Clever. Simple and clever. And short. For me, a more impressive story than City of Glass, although I preferred the writing of the first. Whilst they are thematically linked in many ways, the stories themselves are discrete...almost as if Auster is playing with the different sides of his own character, just as the voices in these novels/this trilogy explore the meaning of identity.

Joy Sandberg

"Such is the way of the world: one step at a time, one word and then the next. There are certain things that Blue cannot possibly know at this point. For knowledge comes slowly, and when it comes, it is often at great personal expense."


Reading Ghosts, I had the bizarre feeling, the whole time, that I'd read the story before. That I'd read about this premise being played out somewhere else. In any case, I think I've got more of a handle on the kind of story Paul Auster is telling. It's definitely not a clear-cut detective novel -- I didn't expect it to be, but some people tried to read it and the first book, at least, in that way.It's oddly absorbing despite the quiet feel of it; I read it more or less in one sitting. It's very odd. Quiet, like I said, with lots of space to think.

Rodrigo Curicó Fernández

Lo terminé de leer de mala gana. No sé si haya sido mi falta de interés en la historia o la falta de peso de la msima, pero confundí todo el tiempo a Azul y Negro y Blanco y etc. Innovadora idea la de usar colores en vez de nombres, supongo, pero en mí caso sólo contribuyó a enredarme aún más. El dramatismo del final no me llegó para nada. Los devaneos mentales del protagonista no se aferraban a nada que pudiera imaginar o sentir como suele ocurrir con otras novelas (otras novelas del mismo autor, incluso). Subrayé, de todos modos, esta frase que resume lo único interesante del libro: "¿Cómo salir de la habitación que es el libro que continuará escribiendose mientras él siga en la habitación?". Espero que la "La habitación cerrada" no me defraude, porque sinceramente tengo intenciones de que me guste Auster (?)

Jason Edwards

Took me three days to read this novel. Blame it on the weekend—I’m busier on weekends. Blame video games, football games, other distractions. Blame City of Glass, which impressed me in no way. Blame mostly this so-called existentialism. I guess I just don’t get it. I take no pride in that ignorance, you know. Ghosts is sixty pages of I don’t know what. (Is that even a novel. Is that even a novelette. Should I not be reviewing these titles individually). All of the characters have colors for names. Real names are reserved for referenced movie stars and the characters they play, or for the disguises main character Blue dons. So what? Yeah, so what.I said existentialism (cause that’s what it says on the ironic “pulp” style cover of the novel: “A Penguin Existential Mystery.” But all the critics say “post-modern.” Here. I think “post-modern” means “A writer who’s been published before has been published again and since other folks said what he wrote was good this must be good too but we don’t get it at all but we still have to say we do or we look like idiots.” Apparently, we have entered the post-post-modern age, thank goodness. Nevertheless, on for me to the next one in this Trilogy. I wonder if it will also have a guy watching a guy and losing himself.

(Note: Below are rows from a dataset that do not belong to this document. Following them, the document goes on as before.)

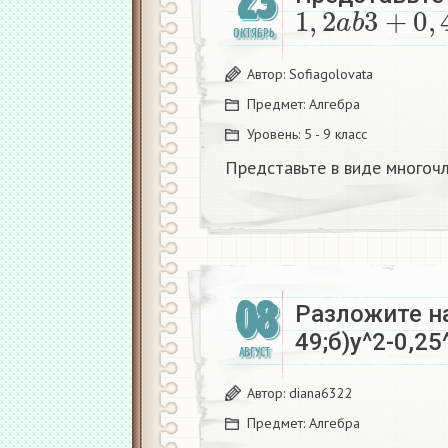
23
1
,
2
a
b
3
+
0
,
4
ОКТЯБРЬ
Автор:
Sofiagolovata
Предмет:
Алгебра
Уровень:
5 - 9 класс
Представьте в виде многочл
08
Разложите на
49;б)y^2-0,25
АВГУСТ
Автор:
diana6322
Предмет:
Алгебра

In the second book of the New York Trilogy, Auster repeats a lot of the themes and plot elements from City of Glass, with a bit of a twist on them. Once again we have the endless stake-out, the obsessive main character, and the rumination on language and stories. Like CoG we don't get a clear explanation of what happened, but I think there's a firmer idea of it. I have to admit to being a bit confused as to what Auster's getting at here. Hopefully Locked Room, the final book of the trilogy, will shed some more light on things.Aside: All of the characters in this book are named after colours, which made me feel like at times I was playing Postmodern Clue.


** spoiler alert ** Yeah,I liked this one, the whole watcher being watched was quite interesting, though to what purpose I never did understand.Lovely writing, let's you enjoy the story without too much wondering where is going.